"A Private Cosmos" (1968) is the third novel in the World of Tiers series by Philip José Farmer, set mainly in an artificial world created by the Lord Jadawin. Farmer's brilliant inventiveness is exemplified by the World of Tiers itself, shaped like a tiered wedding cake with different civilisations on each level. An artificial sun and moon circle this super-monolith. On the very top is the Palace of the Lord, the God of this universe.
The first book Maker of Universes was an odyssey up the world from Okeanos to the Palace, climbing the mountains of Thayaphayawoed then Abharhploonta then Doozvillnavava then Idaquizzoorhruz. This book is more a romp, the first one in the series to focus on the author's alter-ego of Paul Janus Finnegan better known as Kickaha, who has taken over the series from Wolff.

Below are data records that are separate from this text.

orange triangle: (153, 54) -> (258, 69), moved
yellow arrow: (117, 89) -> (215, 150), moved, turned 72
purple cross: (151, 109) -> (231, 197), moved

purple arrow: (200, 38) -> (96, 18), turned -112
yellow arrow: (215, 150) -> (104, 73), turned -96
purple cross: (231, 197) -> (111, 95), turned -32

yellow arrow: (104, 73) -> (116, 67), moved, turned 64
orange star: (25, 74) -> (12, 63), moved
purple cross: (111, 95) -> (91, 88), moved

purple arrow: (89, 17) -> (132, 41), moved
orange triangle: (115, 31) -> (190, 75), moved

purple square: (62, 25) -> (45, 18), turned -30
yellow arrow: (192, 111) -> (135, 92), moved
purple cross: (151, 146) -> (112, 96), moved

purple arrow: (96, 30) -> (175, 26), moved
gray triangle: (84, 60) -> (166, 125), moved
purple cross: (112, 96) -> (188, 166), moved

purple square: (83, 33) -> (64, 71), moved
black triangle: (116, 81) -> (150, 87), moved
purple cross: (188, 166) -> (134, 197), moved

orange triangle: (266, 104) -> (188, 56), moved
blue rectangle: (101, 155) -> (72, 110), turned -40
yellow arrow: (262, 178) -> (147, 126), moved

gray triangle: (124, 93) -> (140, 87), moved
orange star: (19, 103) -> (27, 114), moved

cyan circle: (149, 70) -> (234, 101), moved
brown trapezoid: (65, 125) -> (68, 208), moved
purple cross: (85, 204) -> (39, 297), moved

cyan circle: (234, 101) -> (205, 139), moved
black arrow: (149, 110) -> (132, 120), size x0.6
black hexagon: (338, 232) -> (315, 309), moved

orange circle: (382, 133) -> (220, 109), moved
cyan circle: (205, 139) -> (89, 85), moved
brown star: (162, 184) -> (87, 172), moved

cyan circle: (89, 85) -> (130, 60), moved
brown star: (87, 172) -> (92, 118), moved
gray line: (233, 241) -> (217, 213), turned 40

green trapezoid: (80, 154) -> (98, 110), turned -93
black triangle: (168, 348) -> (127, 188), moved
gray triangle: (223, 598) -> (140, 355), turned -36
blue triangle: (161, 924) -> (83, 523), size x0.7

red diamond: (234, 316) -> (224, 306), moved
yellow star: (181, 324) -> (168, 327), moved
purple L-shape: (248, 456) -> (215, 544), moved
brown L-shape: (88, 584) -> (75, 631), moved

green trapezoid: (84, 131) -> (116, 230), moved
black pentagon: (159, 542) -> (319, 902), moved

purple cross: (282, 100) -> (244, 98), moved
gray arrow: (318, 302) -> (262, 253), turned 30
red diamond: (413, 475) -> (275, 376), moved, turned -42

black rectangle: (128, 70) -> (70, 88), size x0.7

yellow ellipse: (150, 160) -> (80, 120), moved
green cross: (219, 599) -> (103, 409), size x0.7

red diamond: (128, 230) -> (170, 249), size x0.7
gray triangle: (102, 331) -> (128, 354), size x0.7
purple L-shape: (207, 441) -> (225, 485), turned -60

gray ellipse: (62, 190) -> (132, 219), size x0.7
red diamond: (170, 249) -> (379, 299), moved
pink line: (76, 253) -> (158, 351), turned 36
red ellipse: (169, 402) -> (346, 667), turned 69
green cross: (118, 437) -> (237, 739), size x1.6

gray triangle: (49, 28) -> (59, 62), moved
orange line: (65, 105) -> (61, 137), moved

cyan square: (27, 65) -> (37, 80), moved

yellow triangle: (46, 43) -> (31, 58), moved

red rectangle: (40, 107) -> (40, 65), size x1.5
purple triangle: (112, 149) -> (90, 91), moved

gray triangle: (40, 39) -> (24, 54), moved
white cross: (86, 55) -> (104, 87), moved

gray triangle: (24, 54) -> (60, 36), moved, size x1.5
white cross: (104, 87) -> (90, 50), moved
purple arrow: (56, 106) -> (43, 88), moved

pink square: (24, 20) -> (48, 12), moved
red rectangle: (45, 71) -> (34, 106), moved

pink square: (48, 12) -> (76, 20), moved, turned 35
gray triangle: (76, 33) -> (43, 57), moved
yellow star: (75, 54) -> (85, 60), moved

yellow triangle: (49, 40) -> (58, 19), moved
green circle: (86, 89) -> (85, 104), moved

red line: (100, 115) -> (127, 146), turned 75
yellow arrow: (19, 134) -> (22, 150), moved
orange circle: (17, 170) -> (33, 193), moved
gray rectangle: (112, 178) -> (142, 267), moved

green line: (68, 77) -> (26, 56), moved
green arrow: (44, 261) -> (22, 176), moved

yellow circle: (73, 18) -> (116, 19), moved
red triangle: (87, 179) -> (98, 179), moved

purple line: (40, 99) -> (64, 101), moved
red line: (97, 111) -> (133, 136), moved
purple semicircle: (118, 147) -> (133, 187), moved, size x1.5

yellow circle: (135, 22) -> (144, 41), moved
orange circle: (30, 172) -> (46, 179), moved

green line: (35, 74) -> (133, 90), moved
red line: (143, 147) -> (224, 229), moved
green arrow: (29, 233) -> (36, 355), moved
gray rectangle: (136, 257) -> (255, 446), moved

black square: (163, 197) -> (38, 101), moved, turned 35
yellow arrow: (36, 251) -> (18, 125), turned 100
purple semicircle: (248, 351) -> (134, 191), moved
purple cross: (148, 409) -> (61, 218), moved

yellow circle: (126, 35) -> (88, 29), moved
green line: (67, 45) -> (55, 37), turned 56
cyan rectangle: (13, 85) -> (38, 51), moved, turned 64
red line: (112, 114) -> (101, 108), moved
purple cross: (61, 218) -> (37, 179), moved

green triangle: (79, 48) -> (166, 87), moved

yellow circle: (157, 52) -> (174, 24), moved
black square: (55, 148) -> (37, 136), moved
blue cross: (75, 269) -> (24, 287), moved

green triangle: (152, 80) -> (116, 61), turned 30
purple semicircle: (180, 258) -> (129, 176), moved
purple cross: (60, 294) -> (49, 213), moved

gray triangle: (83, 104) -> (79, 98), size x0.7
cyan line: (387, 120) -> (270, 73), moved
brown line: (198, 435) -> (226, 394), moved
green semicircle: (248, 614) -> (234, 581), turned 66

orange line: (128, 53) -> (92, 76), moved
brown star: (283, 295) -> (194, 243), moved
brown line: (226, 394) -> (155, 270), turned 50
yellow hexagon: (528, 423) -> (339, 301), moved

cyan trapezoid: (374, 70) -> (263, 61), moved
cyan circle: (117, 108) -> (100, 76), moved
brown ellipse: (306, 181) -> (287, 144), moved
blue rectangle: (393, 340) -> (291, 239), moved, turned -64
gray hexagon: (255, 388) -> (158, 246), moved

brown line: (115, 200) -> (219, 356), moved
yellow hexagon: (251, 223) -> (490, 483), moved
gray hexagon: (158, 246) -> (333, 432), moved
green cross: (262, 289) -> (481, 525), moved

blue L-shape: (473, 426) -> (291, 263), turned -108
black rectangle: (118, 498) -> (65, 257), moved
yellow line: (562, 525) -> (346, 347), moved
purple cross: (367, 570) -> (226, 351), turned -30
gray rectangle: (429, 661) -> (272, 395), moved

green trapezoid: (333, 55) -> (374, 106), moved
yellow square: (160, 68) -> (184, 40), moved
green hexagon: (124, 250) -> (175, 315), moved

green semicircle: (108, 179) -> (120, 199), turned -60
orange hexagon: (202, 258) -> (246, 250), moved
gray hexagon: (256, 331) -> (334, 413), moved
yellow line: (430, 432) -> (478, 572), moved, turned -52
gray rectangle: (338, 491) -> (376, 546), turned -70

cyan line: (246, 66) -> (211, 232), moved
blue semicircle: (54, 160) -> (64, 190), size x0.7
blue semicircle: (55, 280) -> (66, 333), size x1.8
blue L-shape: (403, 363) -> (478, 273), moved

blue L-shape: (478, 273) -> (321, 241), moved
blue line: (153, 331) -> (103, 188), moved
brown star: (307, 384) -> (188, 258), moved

Kickaha is involved in a battle against the Bellers, a nightmare from the Lords' past. This battle takes us over quite a lot of the World of Tiers, exploring civilisations like Talanac which Farmer weaves skilfully and convincingly out of his writer's art. We also meet characters like Podarge from the first book, and take a trip to the moon!
Farmer has an explicit tribute to Edgar Rice Burroughs here - on the moon has been recreated some of the denizens from Burroughs' Mars books. Burroughs was a major figure in the history of fantastic fiction, avidly read by authors like Farmer and influencing them.
I first read this memorable book at university, borrowing a copy from the CUSFS library. I addictedly turned the pages while the next-door student was blaring forth Pentangle. Somehow the book and folk music and the period became entangled in my mind.